Osoby, które fotografowałam pytały „Co mam robić?” – wszystkich prosiłem o położenie dłoni na stole lub kolanach.
Moi bohaterowie sami wybierali sobie miejsce do zdjęcia – takie, aby czuli się w nim dobrze.
Chciałam sfotografować osoby z mojej kamienicy – pukałam chyba z 10 razy, nie udało się. Dzisiaj ludzie nie są tak ufni.
Poszłam sfotografować sąsiada, u którego nie byłam 25 lat. On mnie kiedyś na ramie roweru wiózł do komunii.
Niedawno się przeprowadziłam. Pomyślałam, że to dobry pomysł, aby poznać swoich sąsiadów.
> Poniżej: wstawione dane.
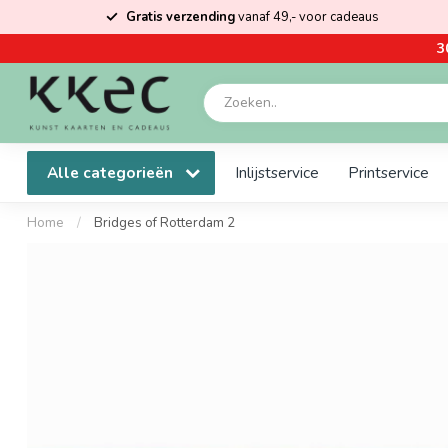
Gratis verzending
vanaf 49,- voor cadeaus
3
Alle categorieën
Inlijstservice
Printservice
Home
/
Bridges of Rotterdam 2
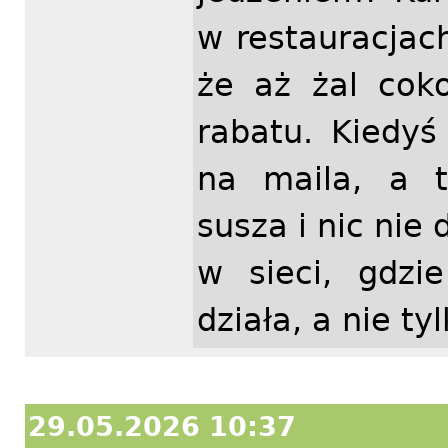
w restauracjac
że aż żal cok
rabatu. Kiedy
na maila, a 
susza i nic nie
w sieci, gdzi
działa, a nie t
29.05.2026 10:37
Przez cztery tygodnie fotografowania nosiłam przy sobie codziennie wydruki zdjęć z Zapisu, aby pokazywać je moim bohaterom.
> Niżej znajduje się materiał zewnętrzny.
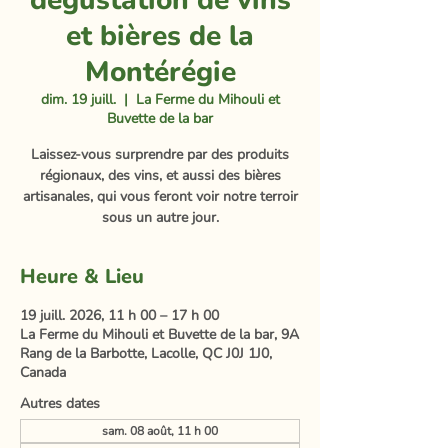
dégustation de vins
et bières de la
Montérégie
dim. 19 juill.
  |  
La Ferme du Mihouli et
Buvette de la bar
Laissez-vous surprendre par des produits
régionaux, des vins, et aussi des bières
artisanales, qui vous feront voir notre terroir
sous un autre jour.
Heure & Lieu
19 juill. 2026, 11 h 00 – 17 h 00
La Ferme du Mihouli et Buvette de la bar, 9A
Rang de la Barbotte, Lacolle, QC J0J 1J0,
Canada
Autres dates
sam. 08 août, 11 h 00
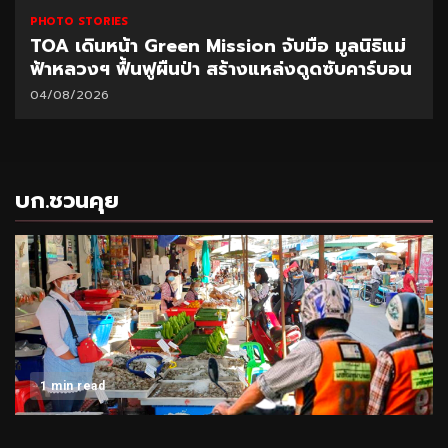
PHOTO STORIES
TOA เดินหน้า Green Mission จับมือ มูลนิธิแม่
ฟ้าหลวงฯ ฟื้นฟูผืนป่า สร้างแหล่งดูดซับคาร์บอน
04/08/2026
บก.ชวนคุย
1 min read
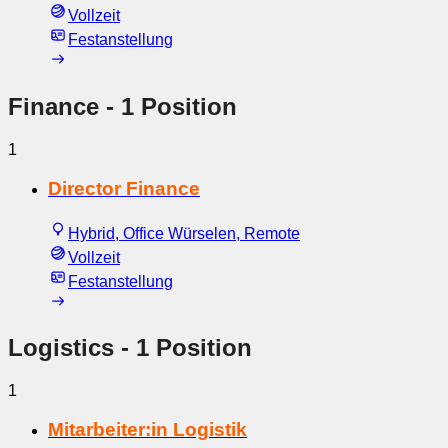
Vollzeit
Festanstellung
Finance
- 1 Position
1
Director Finance
Hybrid, Office Würselen, Remote
Vollzeit
Festanstellung
Logistics
- 1 Position
1
Mitarbeiter:in Logistik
Dzięki temu projektowi zajrzałam do domu, małej chaty, którą często mijam i która zawsze mnie intrygowała.
Spodziewałem się, że fotografowanie inspirowane Zapisem socjologicznym, będzie dużo prostsze.
Na poczcie jest bezwzględny zakaz robienia zdjęć, trzeba mieć zgodę naczelnika, musiała to zrobić z zaskoczenia.
Jest zupełnie inaczej, gdy osoby pozują w mieszkaniach, które są wynajęte, nie są do końca ich przestrzeniami.